Hi
I am trying to understand SNP calling in Illumina pair-end sequencing. I am having 30 genotypes od a species. After mapping individually all genotypes to reference with BWA and processing through samtools, After that we a bam file for each genotype.
Now I am not understanding mpileup step to call SNP for each genotype.
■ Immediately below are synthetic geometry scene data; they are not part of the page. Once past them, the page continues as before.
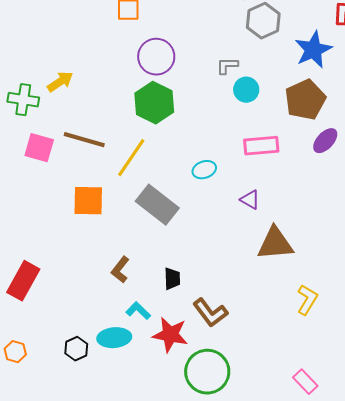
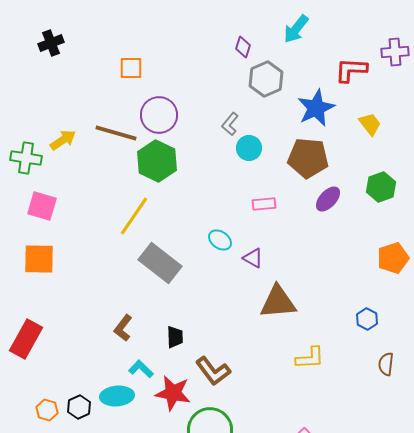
gray L-shape: (227, 66) -> (230, 124), turned -50
brown pentagon: (305, 100) -> (308, 158), turned 30
brown line: (84, 140) -> (116, 133), moved
pink rectangle: (261, 146) -> (264, 204), size x0.7
cyan ellipse: (204, 170) -> (220, 240), moved, turned 55
orange square: (88, 201) -> (39, 259), moved
yellow L-shape: (307, 300) -> (310, 358), turned 56
orange hexagon: (15, 352) -> (47, 410), moved

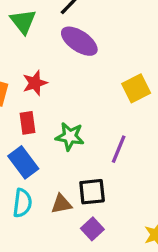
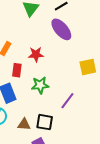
red star: (35, 83) -> (36, 54), moved
green star: (70, 136) -> (40, 85), turned -30

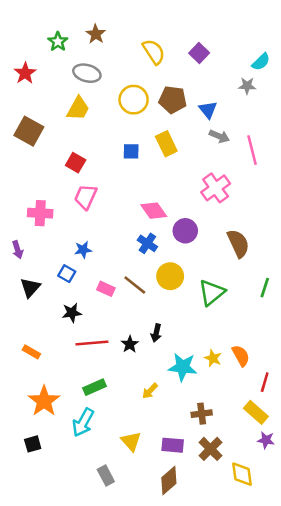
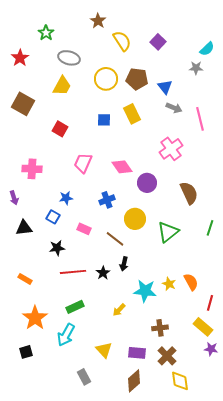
brown star: (96, 34) -> (98, 21), moved
pink trapezoid: (86, 197) -> (83, 163), moved
blue cross: (147, 243) -> (107, 200), moved, turned 35
brown line: (135, 285) -> (115, 239), moved
black triangle: (30, 288) -> (24, 228), turned 42
yellow diamond: (242, 474) -> (180, 381), moved

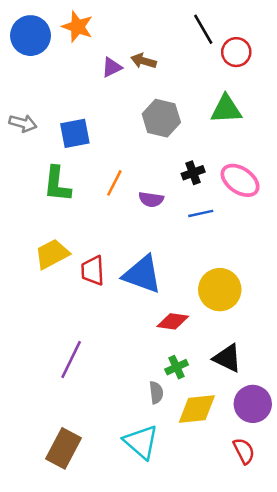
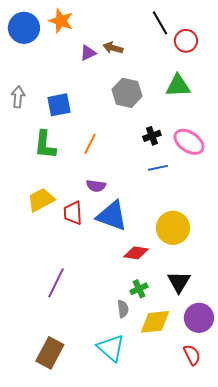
gray arrow: (23, 123) -> (18, 97), turned -100
purple semicircle: (151, 199) -> (96, 186), moved
black triangle: (227, 358) -> (179, 282), turned 35

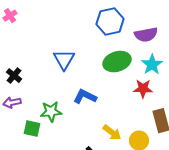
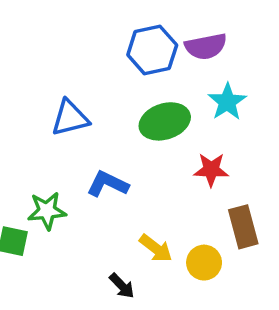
purple semicircle: (146, 35) -> (206, 46), moved
blue triangle: (64, 60) -> (70, 118), turned 45
cyan star: (152, 65) -> (227, 102), moved

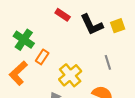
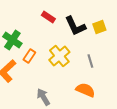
yellow cross: (70, 75) -> (59, 56), moved

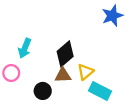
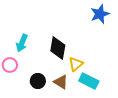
black diamond: (65, 54) -> (58, 48), turned -40
brown triangle: (63, 75) -> (61, 82), moved, turned 35

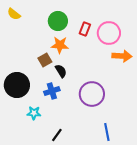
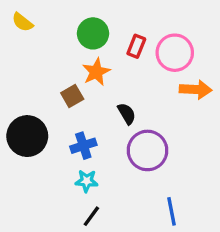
orange star: (60, 45) -> (96, 72), turned -30
black semicircle: (61, 71) -> (127, 114), moved
cyan star: (34, 113) -> (87, 181), moved

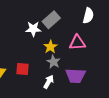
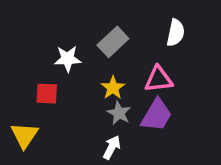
white star: (33, 29) -> (68, 59), moved
red square: (23, 69) -> (47, 94), moved
purple trapezoid: (76, 76) -> (156, 115), moved, turned -60

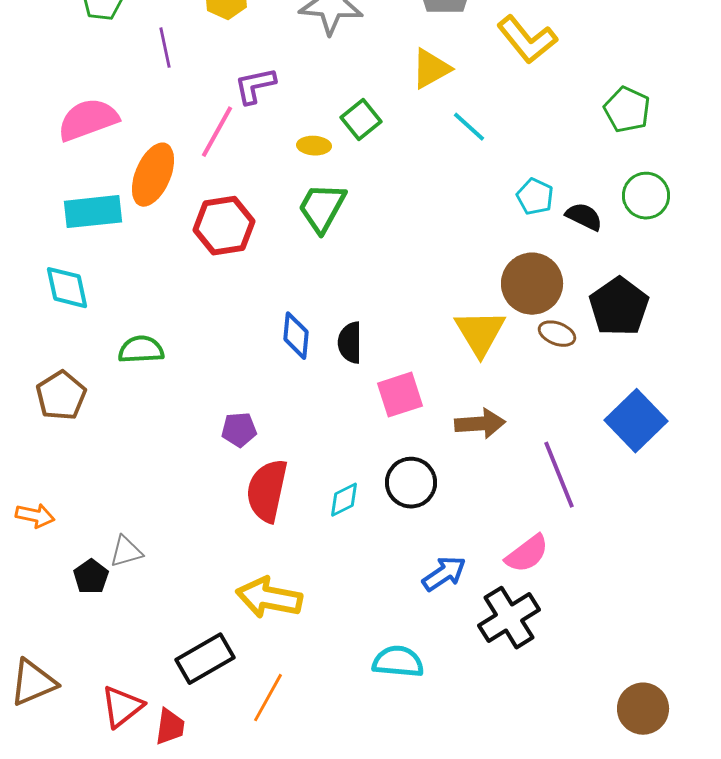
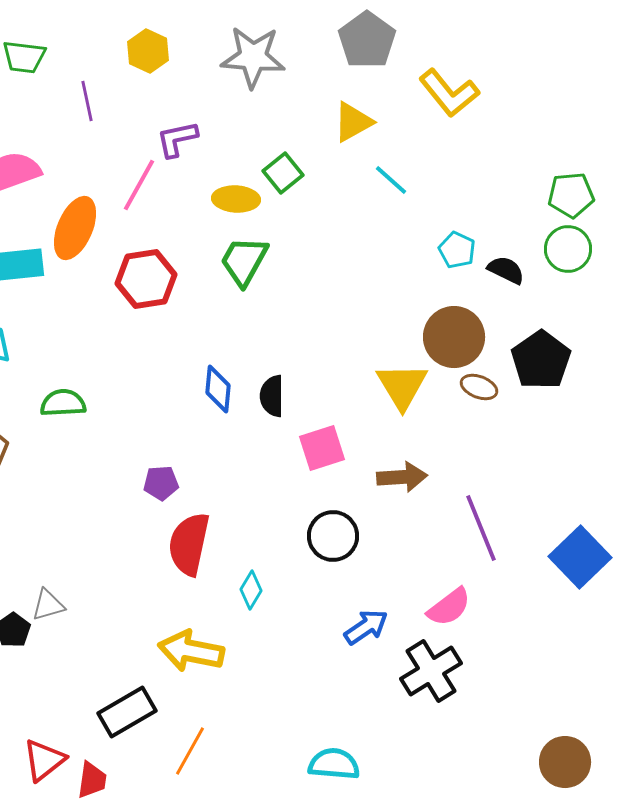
green pentagon: (627, 110) -> (571, 195), moved, turned -30
yellow ellipse: (314, 146) -> (236, 199), size x1.4
blue square: (636, 421) -> (580, 557), moved
cyan diamond: (344, 500) -> (251, 590), moved, turned -33
cyan semicircle: (398, 662) -> (334, 764), moved

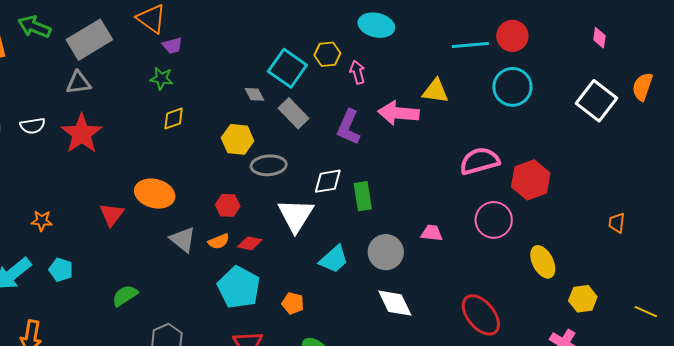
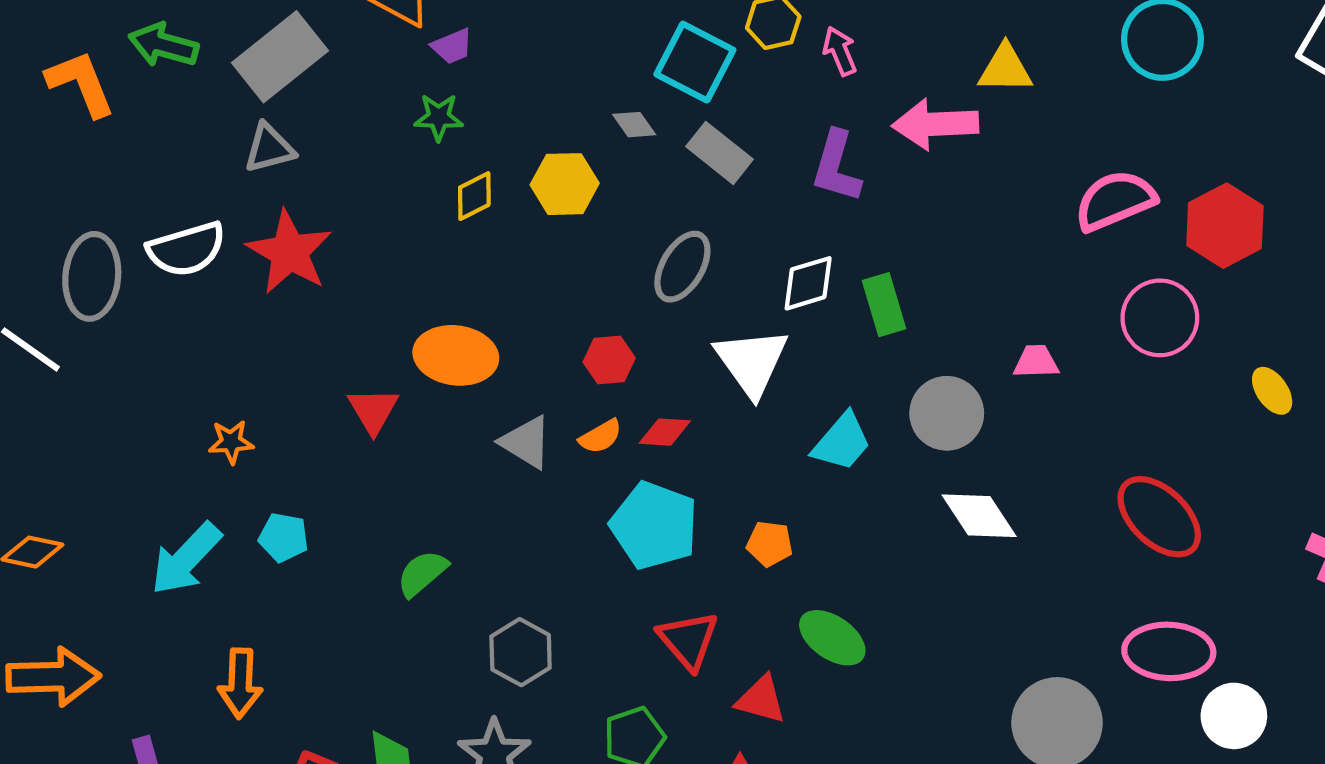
white semicircle: (33, 126) -> (186, 249), size x1.5
yellow hexagon: (238, 139) -> (565, 184), moved
gray ellipse: (269, 165) -> (682, 267), turned -48
yellow ellipse: (543, 262) -> (1272, 391), size x0.7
For given gene we can I have two alleles, so they may have some nucleotide difference within genotypes than How we can call them as SNP when comparing with reference. see position 7
1 2 3 4 5 6 7 8 9
Refere: A T A T A T G C G
for 1 : A T A T A T A C G
for 2 : A T A T A T A C G
for 3 : A T A T A T A C G
rev 4 : A T A T A T G C G
for pair-end sequencing for can be forward read and rev can be reverse read from opposite strand. I am confused.
Thanks for reply. How genome sequence is assembled, if sometimes coding sequence present is opposite strand?
Like In Radish, there is 9 chromosome pair total 18 chromosomes. But in the genome sequence, only 9 chromosome sequence is considered as whole genome sequence.
I am taking those 9 chromosome sequences as the reference for SNP detection.
Typically, if there are multiple copies of chromosomes, people only consider one of them, and consider SNPs with respect to the canonical copy.